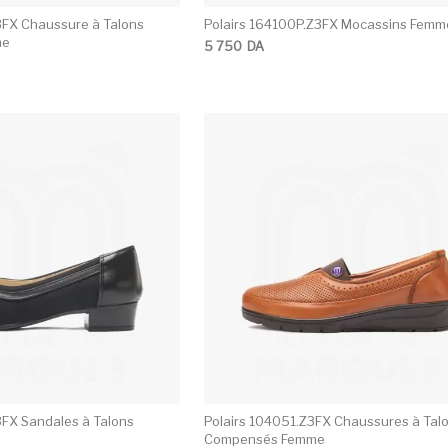
3FX Chaussure à Talons
Polairs 164100P.Z3FX Mocassins Femm
me
5 750
DA
Ce produit a plusieurs variations. Les opti
3FX Sandales à Talons
Polairs 104051.Z3FX Chaussures à Tal
Compensés Femme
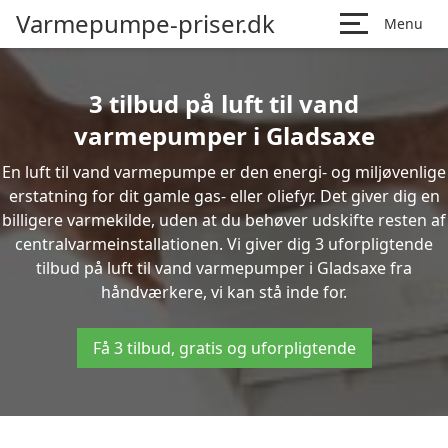
Varmepumpe-priser.dk
Menu
3 tilbud på luft til vand
varmepumper i Gladsaxe
En luft til vand varmepumpe er den energi- og miljøvenlige
erstatning for dit gamle gas- eller oliefyr. Det giver dig en
billigere varmekilde, uden at du behøver udskifte resten af
centralvarmeinstallationen. Vi giver dig 3 uforpligtende
tilbud på luft til vand varmepumper i Gladsaxe fra
håndværkere, vi kan stå inde for.
Få 3 tilbud, gratis og uforpligtende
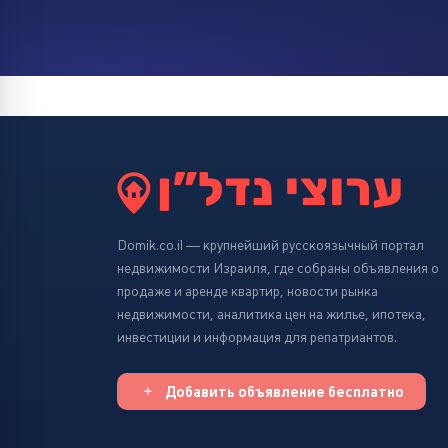
Domik.co.il — крупнейший русскоязычный портал
недвижимости Израиля, где собраны объявления о
продаже и аренде квартир, новости рынка
недвижимости, аналитика цен на жилье, ипотека,
инвестиции и информация для репатриантов.
Добавить объявление бесплатно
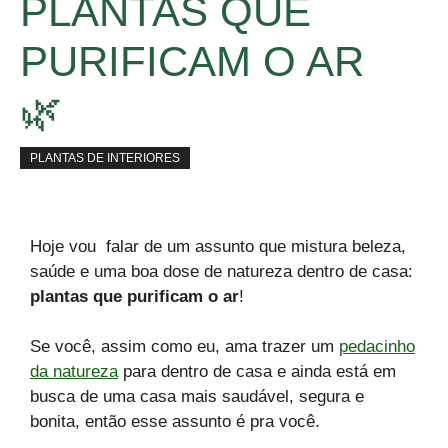
PLANTAS QUE
PURIFICAM O AR
🌿
PLANTAS DE INTERIORES
Hoje vou falar de um assunto que mistura beleza,
saúde e uma boa dose de natureza dentro de casa:
plantas que purificam o ar
!
Se você, assim como eu, ama trazer um
pedacinho
da natureza
para dentro de casa e ainda está em
busca de uma casa mais saudável, segura e
bonita, então esse assunto é pra você.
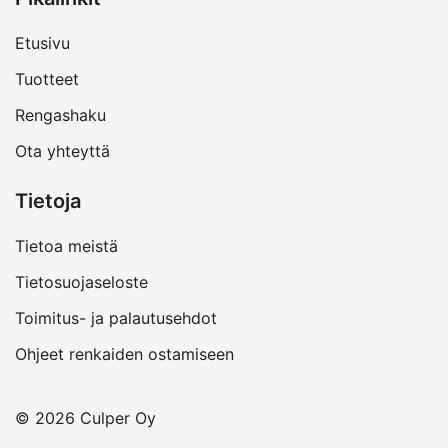
Etusivu
Tuotteet
Rengashaku
Ota yhteyttä
Tietoja
Tietoa meistä
Tietosuojaseloste
Toimitus- ja palautusehdot
Ohjeet renkaiden ostamiseen
© 2026 Culper Oy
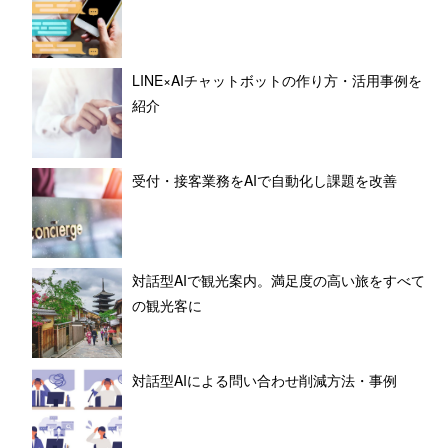
LINE×AIチャットボットの作り方・活用事例を
紹介
受付・接客業務をAIで自動化し課題を改善
対話型AIで観光案内。満足度の高い旅をすべて
の観光客に
対話型AIによる問い合わせ削減方法・事例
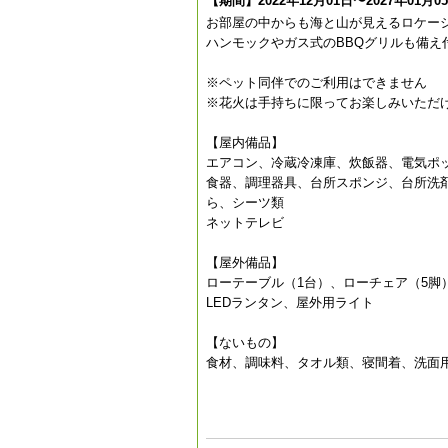
【期間】2022年12月01日〜2027年01月0
お部屋の中からも海と山が見えるロケー
ハンモックやガス式のBBQグリルも備え
※ペット同伴でのご利用はできません
※花火は手持ちに限ってお楽しみいただ
【屋内備品】
エアコン、冷蔵冷凍庫、炊飯器、電気ポ
食器、調理器具、台所スポンジ、台所洗
ら、シーツ類
ネットテレビ
【屋外備品】
ローテーブル（1台）、ローチェア（5脚
LEDランタン、屋外用ライト
【ないもの】
食材、調味料、タオル類、寝間着、洗面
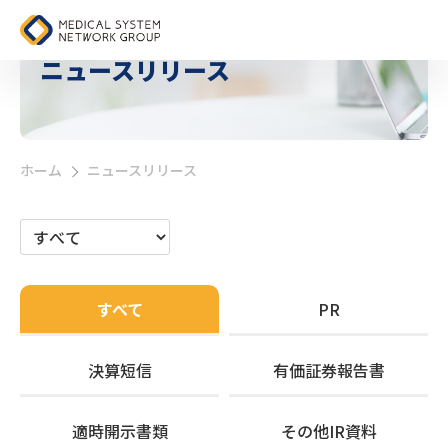
ニュースリリース
ホーム
ニュースリリース
>
すべて
PR
決算短信
有価証券報告書
適時開示書類
その他IR資料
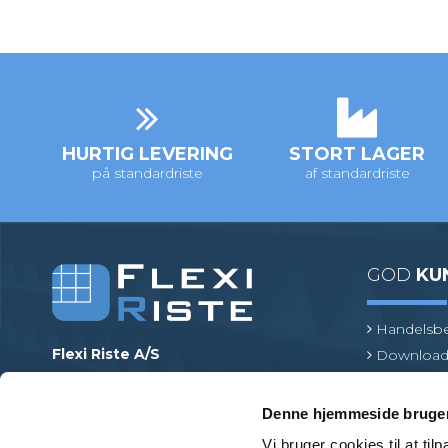
HURTIG LEVERING
STORT LAGER
på standardriste
af standardriste
GOD
KU
Handelsbe
Flexi Riste A/S
Download
Merrildparken 15
Risteterm
7480 Vildbjerg
Find en pr
Denne hjemmeside bruger
Danmark
Vi bruger cookies til at til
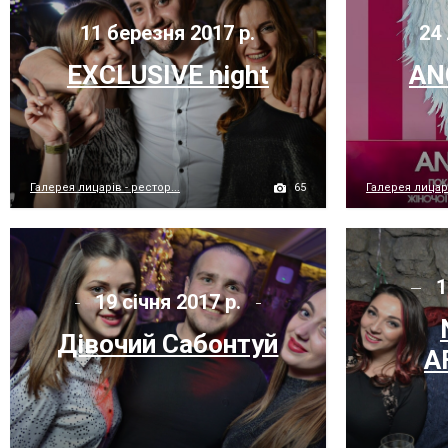
11 березня 2017 р.
24 
EXCLUSIVE night
AN
65
Галерея лицарів - рестор...
Галерея лицарі
1
19 січня 2017 р.
Дівочий Сабонтуй
A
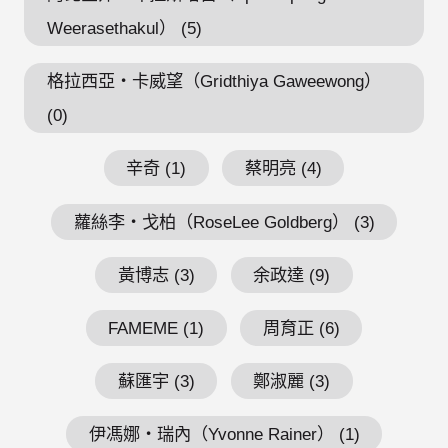
Weerasethakul） (5)
格拉西亞・卡威望（Gridthiya Gaweewong）
(0)
辛奇 (1)
蔡明亮 (4)
蘿絲李・戈柏（RoseLee Goldberg） (3)
黃博志 (3)
余政達 (9)
FAMEME (1)
周育正 (6)
蘇匯宇 (3)
鄭淑麗 (3)
伊馮娜・瑞內（Yvonne Rainer） (1)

EXERCISE DETAILS: Gather and copy every line of the data in which the string "недвижимости" is found.

RESPONSE TO THE EXERCISE:
недвижимости Израиля, где собраны объявления о
недвижимости, аналитика цен на жилье, ипотека,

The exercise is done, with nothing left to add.